Material shown:
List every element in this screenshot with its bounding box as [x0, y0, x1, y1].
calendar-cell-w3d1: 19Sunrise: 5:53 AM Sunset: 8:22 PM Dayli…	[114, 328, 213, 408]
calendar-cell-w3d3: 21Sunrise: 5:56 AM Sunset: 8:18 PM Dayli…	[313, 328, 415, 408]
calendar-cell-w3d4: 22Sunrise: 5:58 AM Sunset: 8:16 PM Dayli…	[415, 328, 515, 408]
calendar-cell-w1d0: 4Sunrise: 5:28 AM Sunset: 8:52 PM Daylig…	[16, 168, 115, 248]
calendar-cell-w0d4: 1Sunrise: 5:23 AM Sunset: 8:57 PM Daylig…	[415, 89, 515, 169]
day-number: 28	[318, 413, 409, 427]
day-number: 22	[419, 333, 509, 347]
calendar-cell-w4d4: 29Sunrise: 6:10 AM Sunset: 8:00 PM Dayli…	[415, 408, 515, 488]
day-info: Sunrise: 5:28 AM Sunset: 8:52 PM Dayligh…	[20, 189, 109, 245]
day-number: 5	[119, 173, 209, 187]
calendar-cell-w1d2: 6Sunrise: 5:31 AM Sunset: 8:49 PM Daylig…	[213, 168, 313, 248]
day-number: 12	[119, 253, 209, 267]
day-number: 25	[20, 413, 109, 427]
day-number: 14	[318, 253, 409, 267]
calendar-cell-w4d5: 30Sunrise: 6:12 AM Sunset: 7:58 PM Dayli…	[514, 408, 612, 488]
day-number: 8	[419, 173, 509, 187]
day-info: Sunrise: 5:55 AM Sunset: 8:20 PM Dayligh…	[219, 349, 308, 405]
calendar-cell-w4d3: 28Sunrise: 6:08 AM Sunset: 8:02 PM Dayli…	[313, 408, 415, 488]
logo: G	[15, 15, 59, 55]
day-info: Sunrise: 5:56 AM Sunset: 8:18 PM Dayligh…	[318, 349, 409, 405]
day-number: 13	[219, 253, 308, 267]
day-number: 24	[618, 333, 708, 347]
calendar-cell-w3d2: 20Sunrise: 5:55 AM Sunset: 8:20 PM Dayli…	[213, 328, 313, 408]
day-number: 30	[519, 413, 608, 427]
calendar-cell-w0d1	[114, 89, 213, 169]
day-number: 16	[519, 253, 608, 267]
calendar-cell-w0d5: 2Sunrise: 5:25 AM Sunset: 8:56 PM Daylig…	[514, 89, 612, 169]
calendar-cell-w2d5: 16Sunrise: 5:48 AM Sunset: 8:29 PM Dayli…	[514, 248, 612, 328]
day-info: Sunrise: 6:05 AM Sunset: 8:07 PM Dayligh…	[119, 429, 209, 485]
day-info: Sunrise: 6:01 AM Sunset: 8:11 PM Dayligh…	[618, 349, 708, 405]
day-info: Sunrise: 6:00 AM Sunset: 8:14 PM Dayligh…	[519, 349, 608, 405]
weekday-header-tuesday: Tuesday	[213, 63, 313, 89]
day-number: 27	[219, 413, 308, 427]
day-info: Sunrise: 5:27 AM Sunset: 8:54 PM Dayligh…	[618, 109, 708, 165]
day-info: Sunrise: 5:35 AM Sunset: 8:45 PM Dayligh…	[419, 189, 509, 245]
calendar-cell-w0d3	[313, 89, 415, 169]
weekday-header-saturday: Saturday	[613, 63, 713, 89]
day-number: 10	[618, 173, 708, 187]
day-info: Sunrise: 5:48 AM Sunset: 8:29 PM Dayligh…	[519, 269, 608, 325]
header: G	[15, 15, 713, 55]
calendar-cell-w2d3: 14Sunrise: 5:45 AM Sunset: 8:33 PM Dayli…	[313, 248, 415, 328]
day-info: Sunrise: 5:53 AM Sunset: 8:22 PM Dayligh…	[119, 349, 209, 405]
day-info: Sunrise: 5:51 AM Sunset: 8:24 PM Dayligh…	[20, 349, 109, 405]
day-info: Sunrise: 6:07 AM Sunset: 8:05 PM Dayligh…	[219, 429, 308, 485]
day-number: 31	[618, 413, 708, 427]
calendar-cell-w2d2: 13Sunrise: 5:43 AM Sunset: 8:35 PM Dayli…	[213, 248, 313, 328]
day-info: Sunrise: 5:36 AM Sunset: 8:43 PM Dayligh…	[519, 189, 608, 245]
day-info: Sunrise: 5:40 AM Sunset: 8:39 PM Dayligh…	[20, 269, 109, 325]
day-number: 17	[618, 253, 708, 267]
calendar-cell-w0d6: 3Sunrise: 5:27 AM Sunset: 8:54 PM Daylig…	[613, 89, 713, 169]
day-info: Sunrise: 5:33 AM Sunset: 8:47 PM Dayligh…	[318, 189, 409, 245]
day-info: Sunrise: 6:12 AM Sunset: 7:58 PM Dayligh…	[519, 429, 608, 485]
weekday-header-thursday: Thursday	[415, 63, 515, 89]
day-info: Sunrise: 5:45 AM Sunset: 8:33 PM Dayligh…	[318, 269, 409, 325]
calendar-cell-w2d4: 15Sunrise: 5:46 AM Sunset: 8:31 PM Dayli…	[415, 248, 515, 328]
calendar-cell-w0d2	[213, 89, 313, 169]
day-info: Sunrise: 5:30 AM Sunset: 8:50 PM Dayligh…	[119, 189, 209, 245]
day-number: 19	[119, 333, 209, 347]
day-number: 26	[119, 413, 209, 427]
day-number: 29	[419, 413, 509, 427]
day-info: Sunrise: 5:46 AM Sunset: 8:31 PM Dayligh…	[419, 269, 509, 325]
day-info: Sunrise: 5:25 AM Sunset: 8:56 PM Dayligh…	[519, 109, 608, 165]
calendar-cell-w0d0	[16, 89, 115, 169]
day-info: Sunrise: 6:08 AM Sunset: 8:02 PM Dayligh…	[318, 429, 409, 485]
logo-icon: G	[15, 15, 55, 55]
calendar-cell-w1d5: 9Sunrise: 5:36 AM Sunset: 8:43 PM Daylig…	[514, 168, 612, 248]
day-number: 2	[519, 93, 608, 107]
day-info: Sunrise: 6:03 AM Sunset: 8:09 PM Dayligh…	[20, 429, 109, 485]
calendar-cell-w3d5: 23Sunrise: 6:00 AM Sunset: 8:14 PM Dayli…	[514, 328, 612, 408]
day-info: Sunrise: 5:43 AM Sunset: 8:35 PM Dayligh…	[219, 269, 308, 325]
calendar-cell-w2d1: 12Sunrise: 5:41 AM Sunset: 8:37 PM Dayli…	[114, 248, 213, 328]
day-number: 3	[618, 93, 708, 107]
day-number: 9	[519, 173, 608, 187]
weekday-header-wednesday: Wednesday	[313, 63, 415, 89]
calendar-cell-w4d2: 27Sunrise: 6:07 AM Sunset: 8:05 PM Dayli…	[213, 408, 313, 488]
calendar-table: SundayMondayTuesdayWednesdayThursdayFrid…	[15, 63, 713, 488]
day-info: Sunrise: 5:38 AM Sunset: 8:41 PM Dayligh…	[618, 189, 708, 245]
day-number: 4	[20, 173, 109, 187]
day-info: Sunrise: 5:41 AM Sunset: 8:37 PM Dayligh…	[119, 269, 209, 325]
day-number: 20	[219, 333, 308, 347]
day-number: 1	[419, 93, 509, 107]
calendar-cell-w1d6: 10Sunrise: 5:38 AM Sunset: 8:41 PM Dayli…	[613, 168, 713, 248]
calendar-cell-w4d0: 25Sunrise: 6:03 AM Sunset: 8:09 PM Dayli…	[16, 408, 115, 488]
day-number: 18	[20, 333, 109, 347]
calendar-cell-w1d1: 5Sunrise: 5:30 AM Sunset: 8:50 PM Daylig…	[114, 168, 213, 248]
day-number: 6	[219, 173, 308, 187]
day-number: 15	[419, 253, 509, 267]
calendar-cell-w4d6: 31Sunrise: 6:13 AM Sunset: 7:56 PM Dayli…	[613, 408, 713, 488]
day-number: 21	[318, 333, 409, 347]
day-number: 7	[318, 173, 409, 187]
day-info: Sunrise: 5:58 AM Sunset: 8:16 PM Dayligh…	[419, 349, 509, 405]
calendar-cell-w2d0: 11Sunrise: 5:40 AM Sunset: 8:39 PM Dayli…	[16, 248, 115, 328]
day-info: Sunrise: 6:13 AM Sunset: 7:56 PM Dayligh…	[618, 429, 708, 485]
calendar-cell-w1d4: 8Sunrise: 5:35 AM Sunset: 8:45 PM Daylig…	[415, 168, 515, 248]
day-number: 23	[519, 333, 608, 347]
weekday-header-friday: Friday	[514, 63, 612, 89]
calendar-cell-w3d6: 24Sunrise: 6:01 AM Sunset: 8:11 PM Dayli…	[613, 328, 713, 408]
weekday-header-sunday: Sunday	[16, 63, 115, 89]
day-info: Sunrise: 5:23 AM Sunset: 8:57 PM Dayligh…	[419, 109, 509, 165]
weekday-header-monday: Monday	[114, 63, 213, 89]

==

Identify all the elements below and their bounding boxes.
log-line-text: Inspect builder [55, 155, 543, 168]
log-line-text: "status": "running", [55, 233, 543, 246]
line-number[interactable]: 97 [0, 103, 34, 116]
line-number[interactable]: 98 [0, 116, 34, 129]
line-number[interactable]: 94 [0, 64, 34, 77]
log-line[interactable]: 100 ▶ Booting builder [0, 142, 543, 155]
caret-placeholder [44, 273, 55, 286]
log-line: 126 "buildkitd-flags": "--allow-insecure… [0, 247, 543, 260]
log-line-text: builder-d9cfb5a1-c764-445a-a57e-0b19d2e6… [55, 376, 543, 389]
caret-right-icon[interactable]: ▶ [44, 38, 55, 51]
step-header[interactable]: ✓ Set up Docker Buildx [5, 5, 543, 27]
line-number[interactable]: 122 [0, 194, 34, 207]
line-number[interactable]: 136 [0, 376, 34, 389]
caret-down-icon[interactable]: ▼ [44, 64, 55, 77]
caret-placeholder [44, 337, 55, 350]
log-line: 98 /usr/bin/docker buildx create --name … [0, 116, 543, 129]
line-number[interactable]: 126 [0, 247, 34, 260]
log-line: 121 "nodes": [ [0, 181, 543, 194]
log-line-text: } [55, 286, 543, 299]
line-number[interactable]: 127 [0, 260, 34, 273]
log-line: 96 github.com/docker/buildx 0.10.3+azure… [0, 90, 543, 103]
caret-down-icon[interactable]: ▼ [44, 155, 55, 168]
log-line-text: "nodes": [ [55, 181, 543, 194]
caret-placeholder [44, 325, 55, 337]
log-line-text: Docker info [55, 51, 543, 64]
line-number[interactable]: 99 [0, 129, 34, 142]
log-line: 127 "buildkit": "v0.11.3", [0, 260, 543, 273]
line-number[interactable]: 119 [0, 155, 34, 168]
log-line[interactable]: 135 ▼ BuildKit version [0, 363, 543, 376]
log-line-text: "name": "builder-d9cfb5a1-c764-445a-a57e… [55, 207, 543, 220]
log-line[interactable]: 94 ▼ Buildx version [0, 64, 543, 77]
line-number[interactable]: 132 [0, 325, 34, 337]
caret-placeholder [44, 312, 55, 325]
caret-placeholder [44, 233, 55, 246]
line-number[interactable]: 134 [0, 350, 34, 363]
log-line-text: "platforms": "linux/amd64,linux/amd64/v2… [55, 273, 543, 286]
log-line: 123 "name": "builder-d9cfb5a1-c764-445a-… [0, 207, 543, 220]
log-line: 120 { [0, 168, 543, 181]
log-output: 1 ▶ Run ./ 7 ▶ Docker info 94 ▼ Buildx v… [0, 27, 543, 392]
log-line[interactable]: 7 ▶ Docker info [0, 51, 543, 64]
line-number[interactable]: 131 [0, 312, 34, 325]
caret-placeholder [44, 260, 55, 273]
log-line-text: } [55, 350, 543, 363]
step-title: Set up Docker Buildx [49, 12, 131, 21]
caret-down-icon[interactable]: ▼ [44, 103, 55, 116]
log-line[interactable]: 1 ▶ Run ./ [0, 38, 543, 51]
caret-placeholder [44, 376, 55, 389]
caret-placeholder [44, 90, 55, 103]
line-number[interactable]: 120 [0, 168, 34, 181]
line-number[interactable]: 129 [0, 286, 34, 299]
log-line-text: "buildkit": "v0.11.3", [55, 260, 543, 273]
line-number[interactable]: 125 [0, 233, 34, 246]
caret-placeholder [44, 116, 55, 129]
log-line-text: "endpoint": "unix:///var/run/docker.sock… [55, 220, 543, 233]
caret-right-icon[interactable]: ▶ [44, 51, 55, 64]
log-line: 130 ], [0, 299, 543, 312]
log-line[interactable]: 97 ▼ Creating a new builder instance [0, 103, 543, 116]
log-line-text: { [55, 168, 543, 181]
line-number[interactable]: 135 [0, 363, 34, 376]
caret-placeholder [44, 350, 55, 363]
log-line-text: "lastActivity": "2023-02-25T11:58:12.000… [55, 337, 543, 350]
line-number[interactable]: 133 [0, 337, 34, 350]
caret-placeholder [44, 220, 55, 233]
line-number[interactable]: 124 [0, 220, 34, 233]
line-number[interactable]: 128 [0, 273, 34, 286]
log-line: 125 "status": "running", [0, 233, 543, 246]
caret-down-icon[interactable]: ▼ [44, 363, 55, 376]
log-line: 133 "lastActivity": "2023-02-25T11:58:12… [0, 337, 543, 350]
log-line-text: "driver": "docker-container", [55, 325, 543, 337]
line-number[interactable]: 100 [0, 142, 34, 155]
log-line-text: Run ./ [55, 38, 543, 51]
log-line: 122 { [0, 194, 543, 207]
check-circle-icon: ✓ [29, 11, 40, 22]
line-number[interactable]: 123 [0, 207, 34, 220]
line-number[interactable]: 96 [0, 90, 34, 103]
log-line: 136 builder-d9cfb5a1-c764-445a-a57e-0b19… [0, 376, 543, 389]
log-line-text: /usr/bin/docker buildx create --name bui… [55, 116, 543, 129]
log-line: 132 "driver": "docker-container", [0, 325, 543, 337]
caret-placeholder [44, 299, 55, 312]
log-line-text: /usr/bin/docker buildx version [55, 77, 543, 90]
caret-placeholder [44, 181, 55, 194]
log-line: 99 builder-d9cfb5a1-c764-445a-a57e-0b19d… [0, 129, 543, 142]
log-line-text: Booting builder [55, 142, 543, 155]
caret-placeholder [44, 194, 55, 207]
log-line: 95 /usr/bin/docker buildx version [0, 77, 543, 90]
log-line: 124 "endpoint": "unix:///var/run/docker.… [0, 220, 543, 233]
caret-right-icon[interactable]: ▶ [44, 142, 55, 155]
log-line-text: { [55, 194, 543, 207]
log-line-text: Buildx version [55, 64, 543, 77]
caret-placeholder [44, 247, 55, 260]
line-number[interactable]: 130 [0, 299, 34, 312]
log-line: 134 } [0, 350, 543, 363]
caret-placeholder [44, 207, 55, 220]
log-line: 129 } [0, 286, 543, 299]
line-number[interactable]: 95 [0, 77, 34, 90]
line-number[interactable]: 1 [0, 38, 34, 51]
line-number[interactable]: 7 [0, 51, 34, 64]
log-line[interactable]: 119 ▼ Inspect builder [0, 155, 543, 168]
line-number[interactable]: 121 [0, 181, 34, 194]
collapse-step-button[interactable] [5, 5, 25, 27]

What the task requires: Each line of the data that has the string "container" should be returned.

Solved exercise:
log-line-text: "driver": "docker-container", [55, 325, 543, 337]
log-line: 132 "driver": "docker-container", [0, 325, 543, 337]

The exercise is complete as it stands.